Delete the even-numbered lines in data4.txt with this command:

sed 'n;d;' <data4.txt

The output is here:

   hello world4
 hello world6 three
line five
line seven

Replace letters a through m with a “,” with this command:

sed "s/[a-m]/,/g" <data4.txt

The output is here:

  ,,,,o wor,,4
    ,,,,o wor,,5 two
,,,,o wor,,6 t,r,,
           ,,,,o wor,,4 ,our
,,n, ,,v,
,,n, s,x
,,n, s,v,n

Replace letters a through m with the characters “,@#” with this command:

sed "s/[a-m]/,@#/g" <data4.txt

The output is here:

  ,@#,@#,@#,@#o wor,@#,@#4
    ,@#,@#,@#,@#o wor,@#,@#5 two
 ,@#,@#,@#,@#o wor,@#,@#6 t,@#r,@#,@#
         ,@#,@#,@#,@#o wor,@#,@#4 ,@#our
,@#,@#n,@# ,@#,@#v,@#
,@#,@#n,@# s,@#x
,@#,@#n,@# s,@#v,@#n

The sed command does not recognize escape sequences such as \t, which means that you must literally insert a tab on your console. In the case of the bash shell, enter the control character ^V and then press the <TAB> key in order to insert a <TAB> character.

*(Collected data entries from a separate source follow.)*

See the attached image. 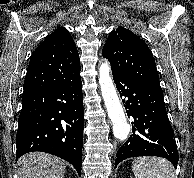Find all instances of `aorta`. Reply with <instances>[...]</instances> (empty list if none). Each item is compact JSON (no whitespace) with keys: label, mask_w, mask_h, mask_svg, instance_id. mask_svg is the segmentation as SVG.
I'll use <instances>...</instances> for the list:
<instances>
[{"label":"aorta","mask_w":194,"mask_h":178,"mask_svg":"<svg viewBox=\"0 0 194 178\" xmlns=\"http://www.w3.org/2000/svg\"><path fill=\"white\" fill-rule=\"evenodd\" d=\"M99 85L108 116L113 124L114 137L119 140H125L130 132V125L127 123L122 105L116 93L110 76V66L107 61L102 63L99 68Z\"/></svg>","instance_id":"1"}]
</instances>
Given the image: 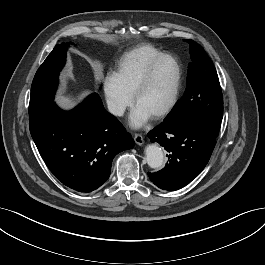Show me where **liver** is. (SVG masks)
<instances>
[{"mask_svg": "<svg viewBox=\"0 0 265 265\" xmlns=\"http://www.w3.org/2000/svg\"><path fill=\"white\" fill-rule=\"evenodd\" d=\"M57 103L64 108H72L74 106L73 99L68 95H61L57 98Z\"/></svg>", "mask_w": 265, "mask_h": 265, "instance_id": "obj_1", "label": "liver"}]
</instances>
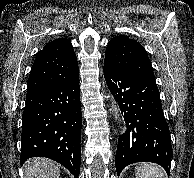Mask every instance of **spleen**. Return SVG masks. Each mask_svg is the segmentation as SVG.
Wrapping results in <instances>:
<instances>
[{
  "mask_svg": "<svg viewBox=\"0 0 194 178\" xmlns=\"http://www.w3.org/2000/svg\"><path fill=\"white\" fill-rule=\"evenodd\" d=\"M136 178H167L165 171L152 163H140L135 168Z\"/></svg>",
  "mask_w": 194,
  "mask_h": 178,
  "instance_id": "1",
  "label": "spleen"
}]
</instances>
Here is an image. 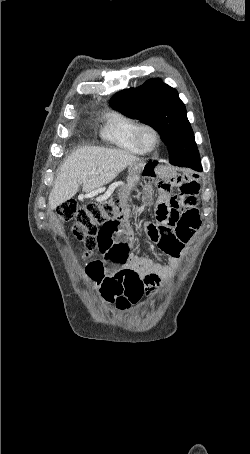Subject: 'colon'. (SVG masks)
<instances>
[{
    "label": "colon",
    "mask_w": 250,
    "mask_h": 454,
    "mask_svg": "<svg viewBox=\"0 0 250 454\" xmlns=\"http://www.w3.org/2000/svg\"><path fill=\"white\" fill-rule=\"evenodd\" d=\"M56 212L63 222L75 218L73 234L83 244L84 257H88L97 248V235L100 229L127 214L118 195H114L108 201L85 206H77L74 201L68 200L59 205Z\"/></svg>",
    "instance_id": "obj_1"
}]
</instances>
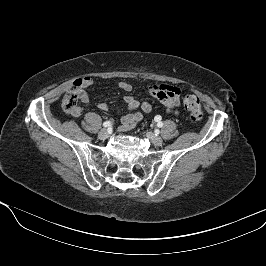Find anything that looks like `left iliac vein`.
<instances>
[{"instance_id":"left-iliac-vein-1","label":"left iliac vein","mask_w":266,"mask_h":266,"mask_svg":"<svg viewBox=\"0 0 266 266\" xmlns=\"http://www.w3.org/2000/svg\"><path fill=\"white\" fill-rule=\"evenodd\" d=\"M147 137L152 141V143L156 146H160L163 143V140L160 136L152 133V132H148L147 133Z\"/></svg>"}]
</instances>
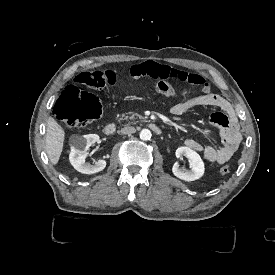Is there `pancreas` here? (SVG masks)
Returning <instances> with one entry per match:
<instances>
[{"label":"pancreas","mask_w":275,"mask_h":275,"mask_svg":"<svg viewBox=\"0 0 275 275\" xmlns=\"http://www.w3.org/2000/svg\"><path fill=\"white\" fill-rule=\"evenodd\" d=\"M122 118H123L124 120L130 119V120H132V122H134V119H142L140 115L135 114V113H133V112H130V113L126 114V115L123 114V115H122ZM122 118H119V120H121Z\"/></svg>","instance_id":"pancreas-1"}]
</instances>
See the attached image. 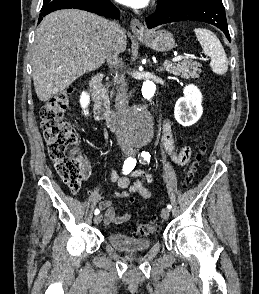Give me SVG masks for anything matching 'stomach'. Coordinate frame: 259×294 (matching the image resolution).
<instances>
[{"label":"stomach","mask_w":259,"mask_h":294,"mask_svg":"<svg viewBox=\"0 0 259 294\" xmlns=\"http://www.w3.org/2000/svg\"><path fill=\"white\" fill-rule=\"evenodd\" d=\"M138 39L151 49L158 52H167L175 47L173 35L164 30L149 32L145 35H137Z\"/></svg>","instance_id":"0dacf381"}]
</instances>
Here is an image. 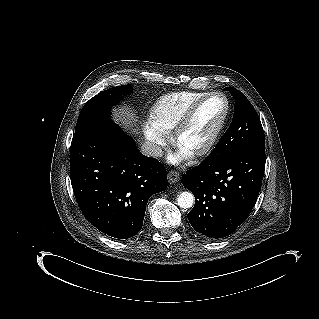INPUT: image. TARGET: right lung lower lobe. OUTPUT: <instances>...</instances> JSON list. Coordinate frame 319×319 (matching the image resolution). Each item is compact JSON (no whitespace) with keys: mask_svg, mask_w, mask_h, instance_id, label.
<instances>
[{"mask_svg":"<svg viewBox=\"0 0 319 319\" xmlns=\"http://www.w3.org/2000/svg\"><path fill=\"white\" fill-rule=\"evenodd\" d=\"M70 149L71 184L86 219L114 238L136 235L149 197L167 188L164 166L112 121L75 132Z\"/></svg>","mask_w":319,"mask_h":319,"instance_id":"obj_1","label":"right lung lower lobe"}]
</instances>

Delete the tab characters in data4.txt with this command:

sed 's/ //g' <data4.txt

The output is here:

   hello world4
hello world5 two
 hello world6 three
hello world4 four
line five
line six
line seven

Delete the tab characters and blank spaces in data4.txt with this command:

sed 's/ //g' <data4.txt

The output is here:

helloworld4
helloworld5two
helloworld6three
helloworld4four
linefive
linesix
lineseven

Replace every line of data4.txt with the word pasta with this command:

sed 's/.*/\pasta/' < data4.txt

The output is here:

pasta
pasta
pasta
pasta
pasta
pasta
pasta

Insert two blank lines after the third line and one blank line after the fifth line in data4.txt with this command:

sed '3G;3G;5G' < data4.txt

The output is here:

  hello world4
   hello world5 two
hello world6 three

       hello world4 four
line five

line six
line seven

Insert a blank line after every line of data4.txt with this command:

sed G < data4.txt

The output is here:

  hello world4

    hello world5 two

hello world6 three

       hello world4 four

line five

line six

line seven

Insert a blank line after every other line of data4.txt with this command:

sed n\;G < data4.txt

The output is here:

  hello world4
   hello world5 two
 hello world6 three
        hello world4 four
line five
line six

line seven

Reverse the lines in data4.txt with this command:

sed '1! G; h;$!d' < data4.txt

The output of the preceding sed command is here:

line seven
line six
line five
         hello world4 four
 hello world6 three
    hello world5 two
   hello world4

Summary

This chapter introduced you to the sed utility, illustrating the basic tasks of data transformation: allowing additions, removal, and mutation of data by matching individual patterns, or matching the position of the rows in a file, or a combination of the two.

Moreover, we showed that sed not only uses regular expressions to match data, similar to the grep command, but can also use regular expressions to describe how to transform the data. Finally, there was a list of examples showing both the versatility of the sed command, and hopefully communicating the sense that it is an even more flexible and powerful utility than we can show in a single chapter.